Page-level text extractions:
* * * *

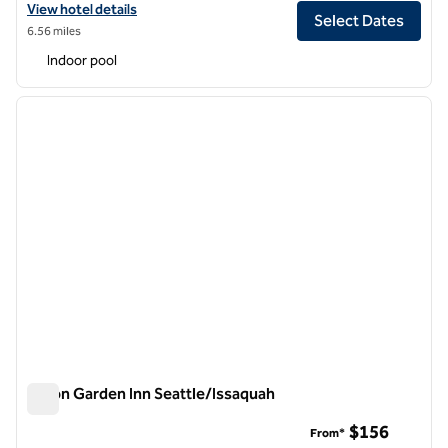
View hotel details for Hilton Garden Inn Seattle Downtown
View hotel details
Select Dates
6.56 miles
Indoor pool
1
/
12
previous image
next i
1 of 12
Hilton Garden Inn Seattle/Issaquah
Hilton Garden Inn Seattle/Issaquah
$156
From*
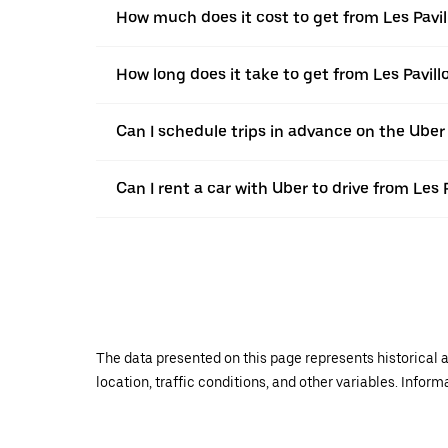
How much does it cost to get from Les Pavil
How long does it take to get from Les Pavill
Can I schedule trips in advance on the Uber
Can I rent a car with Uber to drive from Les 
The data presented on this page represents historical a
location, traffic conditions, and other variables. Infor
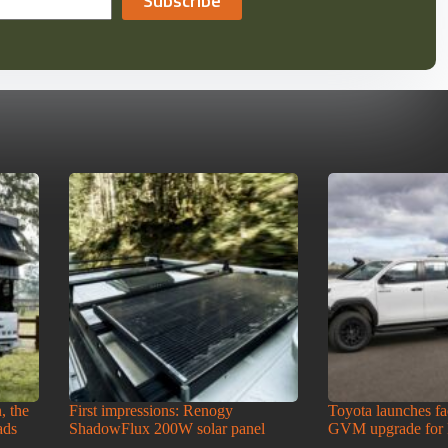
Subscribe
, the
First impressions: Renogy
Toyota launches f
ads
ShadowFlux 200W solar panel
GVM upgrade for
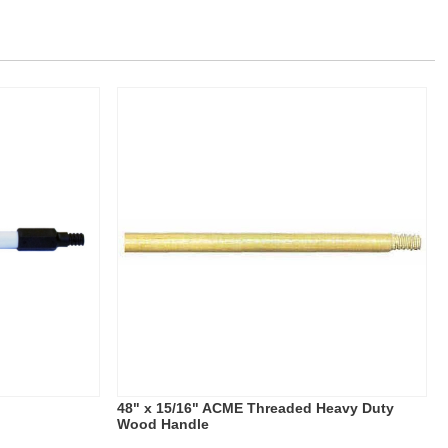
e
48" x 15/16" ACME Threaded Heavy Duty
Wood Handle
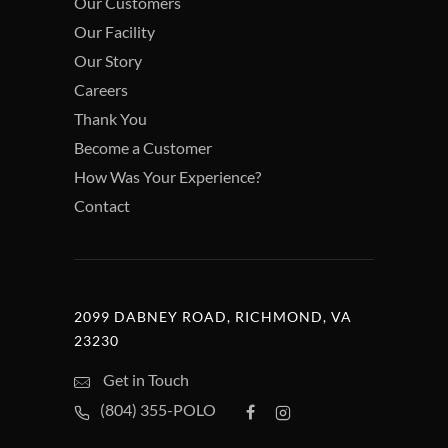
Our Customers
Our Facility
Our Story
Careers
Thank You
Become a Customer
How Was Your Experience?
Contact
2099 DABNEY ROAD, RICHMOND, VA
23230
Get in Touch
(804) 355-POLO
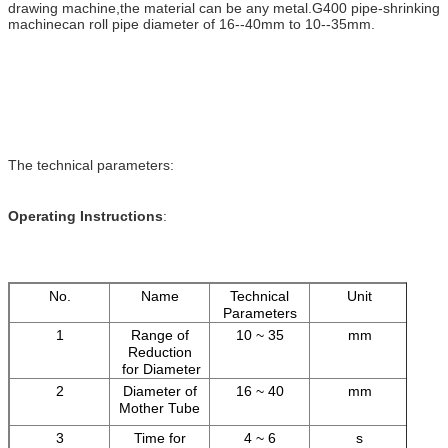
drawing machine,the material can be any metal.G400 pipe-shrinking
machinecan roll pipe diameter of 16--40mm to 10--35mm.
The technical parameters:
Operating Instructions
:
No.
Name
Technical
Unit
Parameters
1
Range of
10 ~ 35
mm
Reduction
for Diameter
2
Diameter of
16 ~ 40
mm
Mother Tube
3
Time for
4 ~ 6
s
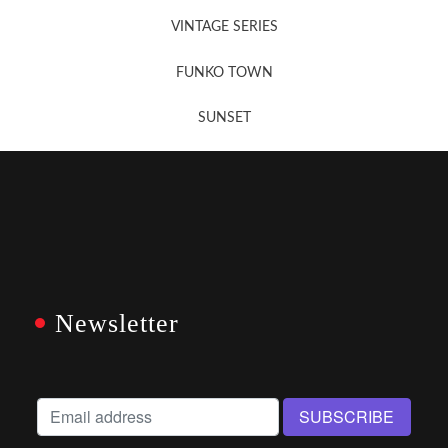
VINTAGE SERIES
FUNKO TOWN
SUNSET
Newsletter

* * * *

Task to complete :: Would you show every line in the data above that contains the string "hotel"?

Response box ::
View hotel details for Hilton Garden Inn Seattle Downtown
View hotel details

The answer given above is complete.